# Recommendations for 1966 Rally 1 wheel/tire combination?



## DSMTiger (Nov 17, 2012)

I am getting close to completion of my frame off restoration of a 1966 GTO. The restoration is pretty much back to factory original. I will be driving the car probably 2000-3000 miles per year so I want good tires and wheels. Will be buying new Rally 1's and radial redlines. Don't want any issues with tire/wheel clearance. Chassis is completely rebuilt with all new springs and suspension components so I don' expect the body to be sitting low. After talking with others, I think I have decided to get Diamondback tires. Haven't decided whether to go with 6" or 7" wheels. Any thoughts or recommendations for wheel and tire size based on your experience would be welcome. Since I will be spending some pretty good $ for this, I want it to look right and drive right. Thanks!


----------



## geeteeohguy (Feb 2, 2008)

I've run 14X6 Rally ones on my '65 GTO since the mid '80's. 225/70/14 rubber.

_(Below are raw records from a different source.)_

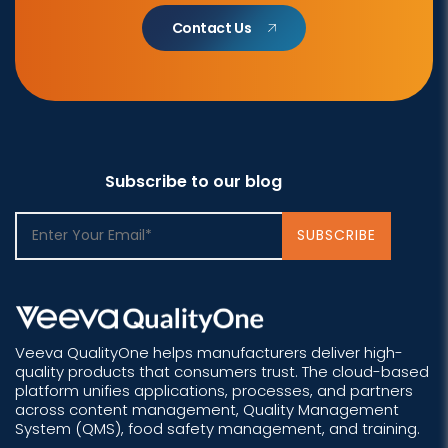
Contact Us
Subscribe to our blog
Veeva QualityOne helps manufacturers deliver high-
quality products that consumers trust. The cloud-based
platform unifies applications, processes, and partners
across content management, Quality Management
System (QMS), food safety management, and training.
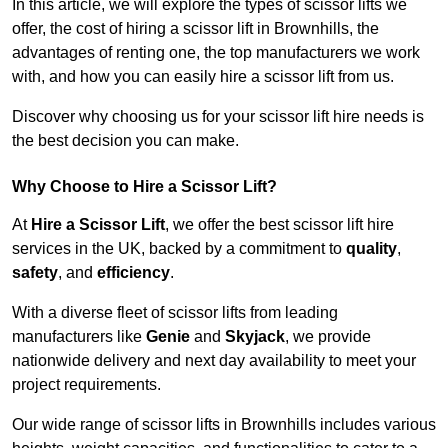
In this article, we will explore the types of scissor lifts we
offer, the cost of hiring a scissor lift in Brownhills, the
advantages of renting one, the top manufacturers we work
with, and how you can easily hire a scissor lift from us.
Discover why choosing us for your scissor lift hire needs is
the best decision you can make.
Why Choose to Hire a Scissor Lift?
At
Hire a Scissor Lift
, we offer the best scissor lift hire
services in the UK, backed by a commitment to
quality
,
safety
, and
efficiency
.
With a diverse fleet of scissor lifts from leading
manufacturers like
Genie
and
Skyjack
, we provide
nationwide delivery and next day availability to meet your
project requirements.
Our wide range of scissor lifts in Brownhills includes various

About 4 years ago, bought a set of Diamondback redlines on 15x7 Rally one repops/rear, and 14/7 rally one repops on the front. Tires are 235/70/15 rear and 225/70/14 front. Pics are in my album.


----------



## SANDU002 (Oct 13, 2004)

I would definitely go with 7" wheels. Tire sizes recommended previously will give you a nice rake which I really love on my '67.


----------



## DSMTiger (Nov 17, 2012)

geeteeohguy said:


> I've run 14X6 Rally ones on my '65 GTO since the mid '80's. 225/70/14 rubber. About 4 years ago, bought a set of Diamondback redlines on 15x7 Rally one repops/rear, and 14/7 rally one repops on the front. Tires are 235/70/15 rear and 225/70/14 front. Pics are in my album.


Your comments are appreciated!


----------